__WORK INSTRUCTION__.
Every entry below needs to be copied exactly.

Document understanding data:
····················
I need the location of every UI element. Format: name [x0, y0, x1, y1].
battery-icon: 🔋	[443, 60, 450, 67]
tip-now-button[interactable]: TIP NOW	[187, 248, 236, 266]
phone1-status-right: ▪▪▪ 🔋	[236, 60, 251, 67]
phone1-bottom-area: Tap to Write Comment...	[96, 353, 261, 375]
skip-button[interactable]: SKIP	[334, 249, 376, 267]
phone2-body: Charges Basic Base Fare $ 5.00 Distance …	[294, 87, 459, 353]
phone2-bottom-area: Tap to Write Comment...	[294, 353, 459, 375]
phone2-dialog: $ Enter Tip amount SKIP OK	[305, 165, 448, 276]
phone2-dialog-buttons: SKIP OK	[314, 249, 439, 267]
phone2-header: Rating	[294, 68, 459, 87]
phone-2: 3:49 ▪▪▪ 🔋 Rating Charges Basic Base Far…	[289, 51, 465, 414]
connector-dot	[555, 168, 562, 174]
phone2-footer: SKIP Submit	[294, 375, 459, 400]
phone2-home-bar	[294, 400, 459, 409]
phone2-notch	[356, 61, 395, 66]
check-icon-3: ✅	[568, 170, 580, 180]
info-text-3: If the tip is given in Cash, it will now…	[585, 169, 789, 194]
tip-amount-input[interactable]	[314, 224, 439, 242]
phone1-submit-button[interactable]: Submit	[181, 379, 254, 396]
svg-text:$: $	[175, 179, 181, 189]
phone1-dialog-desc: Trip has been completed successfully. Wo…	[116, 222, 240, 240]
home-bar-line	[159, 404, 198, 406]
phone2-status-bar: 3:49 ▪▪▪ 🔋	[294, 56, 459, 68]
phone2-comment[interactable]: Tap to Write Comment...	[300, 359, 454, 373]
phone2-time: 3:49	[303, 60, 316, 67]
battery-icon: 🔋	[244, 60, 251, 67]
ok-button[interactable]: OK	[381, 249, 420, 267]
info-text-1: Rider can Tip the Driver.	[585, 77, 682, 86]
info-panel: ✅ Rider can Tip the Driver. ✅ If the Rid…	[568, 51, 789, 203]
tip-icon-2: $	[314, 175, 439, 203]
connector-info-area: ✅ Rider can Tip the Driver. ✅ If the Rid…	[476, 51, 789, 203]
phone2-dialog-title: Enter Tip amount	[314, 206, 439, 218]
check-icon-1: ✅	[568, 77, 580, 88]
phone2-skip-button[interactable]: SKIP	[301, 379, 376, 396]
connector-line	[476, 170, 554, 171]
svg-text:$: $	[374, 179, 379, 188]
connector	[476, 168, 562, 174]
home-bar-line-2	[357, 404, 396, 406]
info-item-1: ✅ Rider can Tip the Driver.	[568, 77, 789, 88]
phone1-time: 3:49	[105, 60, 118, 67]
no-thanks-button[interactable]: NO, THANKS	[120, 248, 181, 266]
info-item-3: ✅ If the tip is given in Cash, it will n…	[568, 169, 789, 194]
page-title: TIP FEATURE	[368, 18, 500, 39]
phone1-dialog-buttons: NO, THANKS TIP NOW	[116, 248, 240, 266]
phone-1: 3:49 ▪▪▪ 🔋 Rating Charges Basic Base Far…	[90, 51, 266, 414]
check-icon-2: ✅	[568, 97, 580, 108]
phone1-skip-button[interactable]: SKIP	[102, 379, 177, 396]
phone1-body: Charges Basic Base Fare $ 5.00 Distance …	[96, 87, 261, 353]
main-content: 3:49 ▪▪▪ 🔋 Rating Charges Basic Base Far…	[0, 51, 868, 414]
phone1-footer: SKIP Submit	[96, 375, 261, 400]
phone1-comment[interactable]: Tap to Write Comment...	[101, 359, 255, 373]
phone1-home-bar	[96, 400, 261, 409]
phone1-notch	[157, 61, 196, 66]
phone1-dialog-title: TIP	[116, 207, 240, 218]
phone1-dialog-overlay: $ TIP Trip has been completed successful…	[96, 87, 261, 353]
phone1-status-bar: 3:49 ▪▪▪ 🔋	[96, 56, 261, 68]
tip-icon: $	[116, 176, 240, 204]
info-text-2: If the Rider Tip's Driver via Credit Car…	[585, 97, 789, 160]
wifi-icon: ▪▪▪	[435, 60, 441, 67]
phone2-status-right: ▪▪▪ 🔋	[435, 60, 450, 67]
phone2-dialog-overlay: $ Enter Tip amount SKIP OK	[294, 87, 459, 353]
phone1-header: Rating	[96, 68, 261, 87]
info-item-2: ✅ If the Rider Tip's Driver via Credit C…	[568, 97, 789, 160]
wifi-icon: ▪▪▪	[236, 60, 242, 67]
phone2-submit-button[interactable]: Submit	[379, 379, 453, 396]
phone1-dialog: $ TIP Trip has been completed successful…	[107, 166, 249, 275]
····················
__ANSWER BOX__.
I need the location of every UI element. Format: name [x0, y0, x1, y1].
battery-icon: 🔋	[443, 60, 450, 67]
tip-now-button[interactable]: TIP NOW	[187, 248, 236, 266]
phone1-status-right: ▪▪▪ 🔋	[236, 60, 251, 67]
phone1-bottom-area: Tap to Write Comment...	[96, 353, 261, 375]
skip-button[interactable]: SKIP	[334, 249, 376, 267]
phone2-body: Charges Basic Base Fare $ 5.00 Distance …	[294, 87, 459, 353]
phone2-bottom-area: Tap to Write Comment...	[294, 353, 459, 375]
phone2-dialog: $ Enter Tip amount SKIP OK	[305, 165, 448, 276]
phone2-dialog-buttons: SKIP OK	[314, 249, 439, 267]
phone2-header: Rating	[294, 68, 459, 87]
phone-2: 3:49 ▪▪▪ 🔋 Rating Charges Basic Base Far…	[289, 51, 465, 414]
connector-dot	[555, 168, 562, 174]
phone2-footer: SKIP Submit	[294, 375, 459, 400]
phone2-home-bar	[294, 400, 459, 409]
phone2-notch	[356, 61, 395, 66]
check-icon-3: ✅	[568, 170, 580, 180]
info-text-3: If the tip is given in Cash, it will now…	[585, 169, 789, 194]
tip-amount-input[interactable]	[314, 224, 439, 242]
phone1-submit-button[interactable]: Submit	[181, 379, 254, 396]
svg-text:$: $	[175, 179, 181, 189]
phone1-dialog-desc: Trip has been completed successfully. Wo…	[116, 222, 240, 240]
home-bar-line	[159, 404, 198, 406]
phone2-status-bar: 3:49 ▪▪▪ 🔋	[294, 56, 459, 68]
phone2-comment[interactable]: Tap to Write Comment...	[300, 359, 454, 373]
phone2-time: 3:49	[303, 60, 316, 67]
battery-icon: 🔋	[244, 60, 251, 67]
ok-button[interactable]: OK	[381, 249, 420, 267]
info-text-1: Rider can Tip the Driver.	[585, 77, 682, 86]
info-panel: ✅ Rider can Tip the Driver. ✅ If the Rid…	[568, 51, 789, 203]
tip-icon-2: $	[314, 175, 439, 203]
connector-info-area: ✅ Rider can Tip the Driver. ✅ If the Rid…	[476, 51, 789, 203]
phone2-dialog-title: Enter Tip amount	[314, 206, 439, 218]
check-icon-1: ✅	[568, 77, 580, 88]
phone2-skip-button[interactable]: SKIP	[301, 379, 376, 396]
connector-line	[476, 170, 554, 171]
svg-text:$: $	[374, 179, 379, 188]
connector	[476, 168, 562, 174]
home-bar-line-2	[357, 404, 396, 406]
info-item-1: ✅ Rider can Tip the Driver.	[568, 77, 789, 88]
phone1-time: 3:49	[105, 60, 118, 67]
no-thanks-button[interactable]: NO, THANKS	[120, 248, 181, 266]
info-item-3: ✅ If the tip is given in Cash, it will n…	[568, 169, 789, 194]
page-title: TIP FEATURE	[368, 18, 500, 39]
phone1-dialog-buttons: NO, THANKS TIP NOW	[116, 248, 240, 266]
phone-1: 3:49 ▪▪▪ 🔋 Rating Charges Basic Base Far…	[90, 51, 266, 414]
check-icon-2: ✅	[568, 97, 580, 108]
phone1-skip-button[interactable]: SKIP	[102, 379, 177, 396]
phone1-body: Charges Basic Base Fare $ 5.00 Distance …	[96, 87, 261, 353]
main-content: 3:49 ▪▪▪ 🔋 Rating Charges Basic Base Far…	[0, 51, 868, 414]
phone1-footer: SKIP Submit	[96, 375, 261, 400]
phone1-comment[interactable]: Tap to Write Comment...	[101, 359, 255, 373]
phone1-home-bar	[96, 400, 261, 409]
phone1-notch	[157, 61, 196, 66]
phone1-dialog-title: TIP	[116, 207, 240, 218]
phone1-dialog-overlay: $ TIP Trip has been completed successful…	[96, 87, 261, 353]
phone1-status-bar: 3:49 ▪▪▪ 🔋	[96, 56, 261, 68]
tip-icon: $	[116, 176, 240, 204]
info-text-2: If the Rider Tip's Driver via Credit Car…	[585, 97, 789, 160]
wifi-icon: ▪▪▪	[435, 60, 441, 67]
phone2-status-right: ▪▪▪ 🔋	[435, 60, 450, 67]
phone2-dialog-overlay: $ Enter Tip amount SKIP OK	[294, 87, 459, 353]
phone1-header: Rating	[96, 68, 261, 87]
info-item-2: ✅ If the Rider Tip's Driver via Credit C…	[568, 97, 789, 160]
wifi-icon: ▪▪▪	[236, 60, 242, 67]
phone2-submit-button[interactable]: Submit	[379, 379, 453, 396]
phone1-dialog: $ TIP Trip has been completed successful…	[107, 166, 249, 275]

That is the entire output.